Fotograma de Solaris Este libro surgió a lo largo de los años Por eso me - photo 1

Fotograma de Solaris

Este libro surgió a lo largo de los años. Por eso me parece especialmente necesario hacer un balance de todo lo dicho con la perspectiva de hoy.

En primer lugar, este libro, por supuesto, no tiene la coherencia propia de un libro escrito «de un tirón». Por otra parte, lo considero como una especie de diario que revela todos los pasos de aquellos problemas con los que comenzó y se mantiene mi trabajo en el cine.

Hoy me parece menos importante reflexionar sobre el arte en sí o sobre la función de la cinematografía. Más importante me parece la vida. Pues un artista que no sea consciente del sentido que ésta tiene, difícilmente podrá expresar algo sustancial.

Y como no quiero definir sólo mis tareas como artista, sino sobre todo como persona, aquí también tengo que afrontar la cuestión de cuál es la situación en que se encuentra nuestra civilización. La cuestión por la responsabilidad personal del individuo frente al proceso histórico en que participa.

Tengo la impresión de que en nuestra época se está acabando una etapa histórica marcada por los «inquisidores», los líderes y demás «personalidades extraordinarias» dominadas por la idea de configurar una sociedad más justa y organizaría de acuerdo con unos objetivos. Intentaron dirigir la conciencia de las masas, comprometerlas con nuevas reflexiones ideológicas y sociales y, en nombre de la felicidad para la mayoría del pueblo, llamarlas a renovar las formas de organización de la vida. Ya Dostoievski ponía en guardia frente a los «inquisidores» que quieren tomar sobre sí la responsabilidad de la felicidad de otras personas. Y nosotros hemos vivido cómo el conseguir los intereses de una clase o de un grupo que hablaba de los intereses de la humanidad o del «bien común» se oponía de forma crasa a los intereses de un individuo tortuosamente enajenado por la sociedad.

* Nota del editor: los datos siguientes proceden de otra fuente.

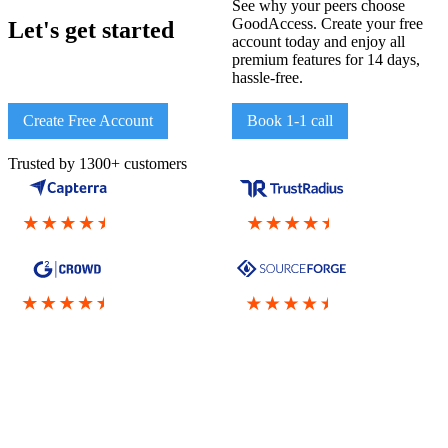
See why your peers choose
GoodAccess. Create your free
Let's get started
account today and enjoy all
premium features for 14 days,
hassle-free.
Create Free Account
Book 1-1 call
Trusted by 1300+ customers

En el fondo, todo el proceso de civilización no le trajo al hombre otra cosa que ofertas de caminos cada vez «mejores» para salvar el mundo y para mejorar su situación, caminos que iban saliendo de las cabezas de los ideólogos y los políticos. Para poder adaptarse a las grandes transformaciones, unos pocos tenían que olvidarse de sus propios pensamientos, para —de cara al exterior— adaptarse a las directivas propuestas. Bajo las condiciones de una actuación dinámica en lo externo, en pro del «progreso», para asegurar el futuro de la humanidad, el hombre ha ido olvidando su propia individualidad, perdida en esa dinámica general. Pensando en los intereses de todos, el hombre ha perdido el interés por sí mismo. Ha perdido lo que Cristo enseñaba en su mandato: «Amarás al prójimo como a ti mismo». Supongo que esto quiere decir que hay que amarse tanto que uno descubra y respete dentro de sí ese elemento divino, más allá de lo personal, que hay en él y que le hace capaz de superar sus intereses privados, sus ansias de posesión, y de vivir una entrega sin cálculos y un amor al prójimo. Pero todo esto presupone una verdadera conciencia del propio valor, la conciencia de una verdad profunda: de que el «yo», que forma el centro de mi vida terrena, tiene un valor objetivo y un significado, cuando tiende a la perfección espiritual y se libera de ambiciones egocéntricas. El interés por el propio yo, es decir, la lucha por la propia alma, presupone una enorme decisión y colosales esfuerzos. Es mucho más fácil abandonarse en el campo ético y moral que liberarse, siquiera sea mínimamente, de intereses egocéntricos y pragmáticos.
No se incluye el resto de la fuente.